→ Activity: Only the pictures should be left out; write out all other data exactly.

→ Data provided:
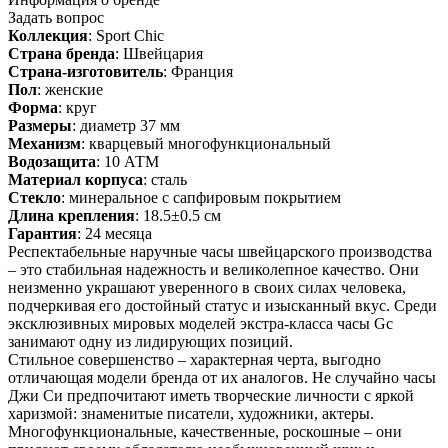
Задать вопрос
Коллекция
: Sport Chic
Страна бренда
: Швейцария
Страна-изготовитель
: Франция
Пол
: женские
Форма
: круг
Размеры
: диаметр 37 мм
Механизм
: кварцевый многофункциональный
Водозащита
: 10 АТМ
Материал корпуса
: сталь
Стекло
: минеральное с сапфировым покрытием
Длина крепления
: 18.5±0.5 см
Гарантия
: 24 месяца
Респектабельные наручные часы швейцарского производства
– это стабильная надежность и великолепное качество. Они
неизменно украшают уверенного в своих силах человека,
подчеркивая его достойный статус и изысканный вкус. Среди
эксклюзивных мировых моделей экстра-класса часы Gc
занимают одну из лидирующих позиций.
Стильное совершенство – характерная черта, выгодно
отличающая модели бренда от их аналогов. Не случайно часы
Джи Си предпочитают иметь творческие личности с яркой
харизмой: знаменитые писатели, художники, актеры.
Многофункциональные, качественные, роскошные – они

→ Solution to the problem:
Задать вопрос
Коллекция
: Sport Chic
Страна бренда
: Швейцария
Страна-изготовитель
: Франция
Пол
: женские
Форма
: круг
Размеры
: диаметр 37 мм
Механизм
: кварцевый многофункциональный
Водозащита
: 10 АТМ
Материал корпуса
: сталь
Стекло
: минеральное с сапфировым покрытием
Длина крепления
: 18.5±0.5 см
Гарантия
: 24 месяца
Респектабельные наручные часы швейцарского производства
– это стабильная надежность и великолепное качество. Они
неизменно украшают уверенного в своих силах человека,
подчеркивая его достойный статус и изысканный вкус. Среди
эксклюзивных мировых моделей экстра-класса часы Gc
занимают одну из лидирующих позиций.
Стильное совершенство – характерная черта, выгодно
отличающая модели бренда от их аналогов. Не случайно часы
Джи Си предпочитают иметь творческие личности с яркой
харизмой: знаменитые писатели, художники, актеры.
Многофункциональные, качественные, роскошные – они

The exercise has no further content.